An online reinforcement learning schematic diagram provided by the embodiment of the present invention is shown in fig. 5, and the specific processing steps are as follows:
step 1: according to an actual delay scene, searching a proper offline model in an offline model library by using train delay time, position and duration, and initializing online model parameters;
step 2: according to the characteristics of the actual environment, the updating frequency of the online model is reduced, the size of the training set is reduced, and the exploration rate is set to be 0;
and step 3: and the intelligent agent selects corresponding actions in the current network according to the initial state input, inputs the states and the actions into the environment to carry out interaction between the passengers and the train, obtains the next state and reward, inputs the next state and reward into the network again, and finishes the updating for G times by continuously iterating and updating, wherein G is not more than 50 because only the current network parameters are updated.
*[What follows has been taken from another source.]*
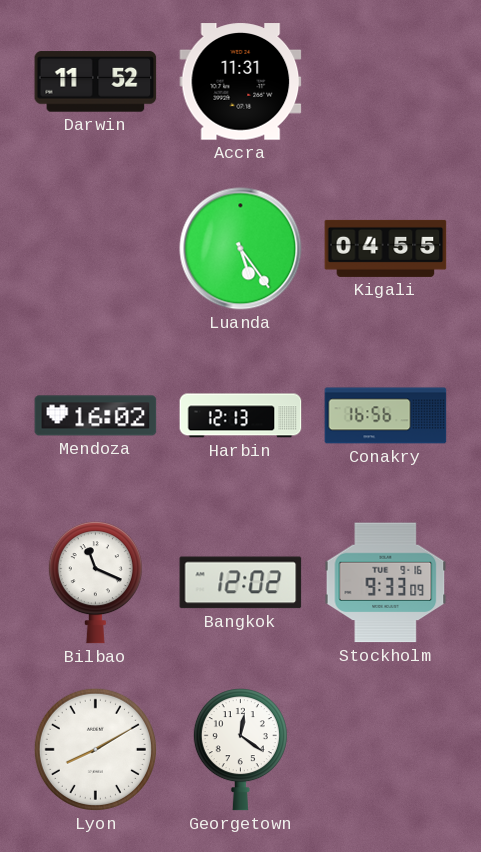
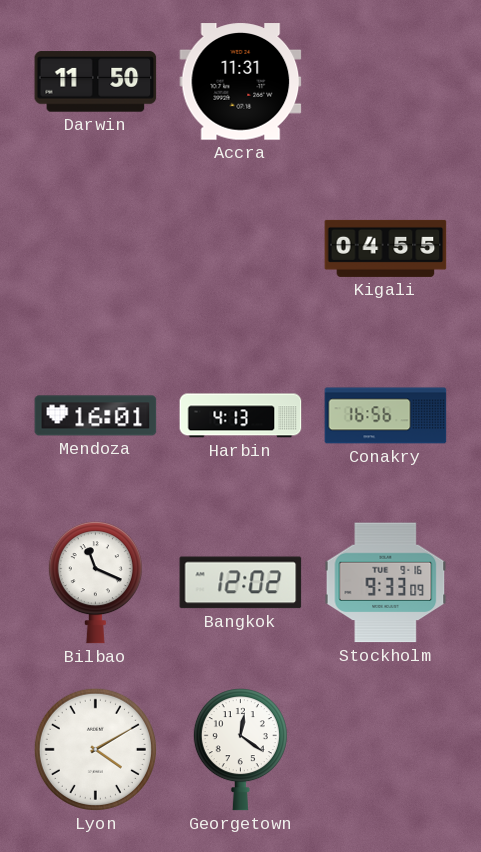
Darwin: 11:52 -> 11:50
Luanda: 5:24 -> none
Mendoza: 16:02 -> 16:01
Harbin: 12:13 -> 4:13
Lyon: 8:10 -> 4:10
An exemplary diagram of a passenger flow control result provided by an embodiment of the present invention is shown in fig. 6, which takes a chang-level line and a line No. 13 as an example, and when a delay occurs, the delay is divided into six time intervals to control the passenger flow of a part of stations, so that accurate passenger flow control time, passenger flow control location and passenger flow control intensity are provided.
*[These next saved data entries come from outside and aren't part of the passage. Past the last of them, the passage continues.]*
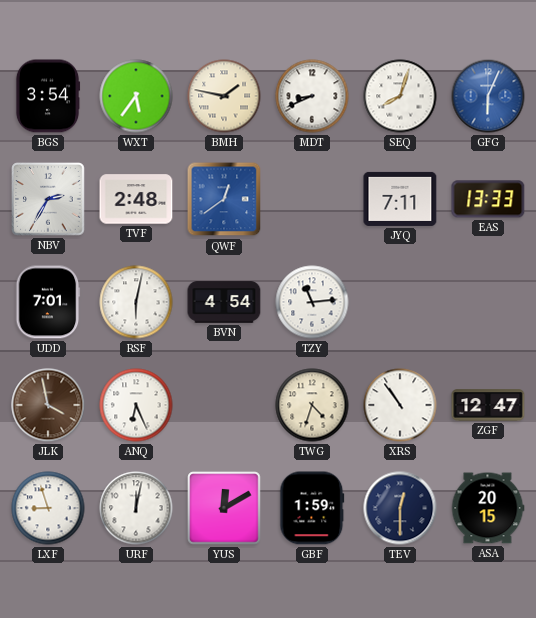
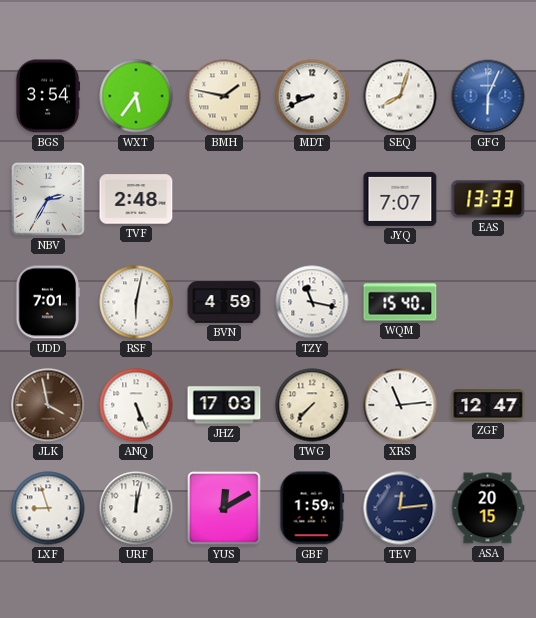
QWF: 12:39 -> none
JYQ: 7:11 -> 7:07
BVN: 4:54 -> 4:59
TZY: 11:14 -> 11:17
WQM: none -> 15:40
ANQ: 6:26 -> 5:26
JHZ: none -> 17:03
TWG: 4:33 -> 7:37
XRS: 10:54 -> 11:14
TEV: 12:30 -> 12:14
The diagram of the train adjustment result provided by the embodiment of the invention is shown in fig. 7, 138 trains are delayed at a 13-line five-crossing station, the delay time is 5 minutes, and subsequent trains are delayed jointly, so that a reasonable train operation plan is obtained through the optimization method.
In summary, the invention provides a method different from the conventional passenger flow control and train adjustment, and can provide a scheme for more accurately calculating the passenger flow control and train operation adjustment under the condition of considering the uncertain scenes of passenger travel and train delay under the condition of network scale under the condition of train delay, thereby improving the scientific reasonability of passenger transportation organizations and relieving the problem of large passenger flow aggregation caused by train delay.
The method considers the passenger flow control of the train delay offline network scale and the cooperative optimization of the train operation adjustment, and improves the cooperative effect of the network and measures for large passenger flow dispersion; the uncertain reinforcement learning method considering passenger travel and train delay enables the optimization result of passenger flow control and train operation adjustment to have multi-stage dynamic decision and robustness characteristics, and usability of the result is improved.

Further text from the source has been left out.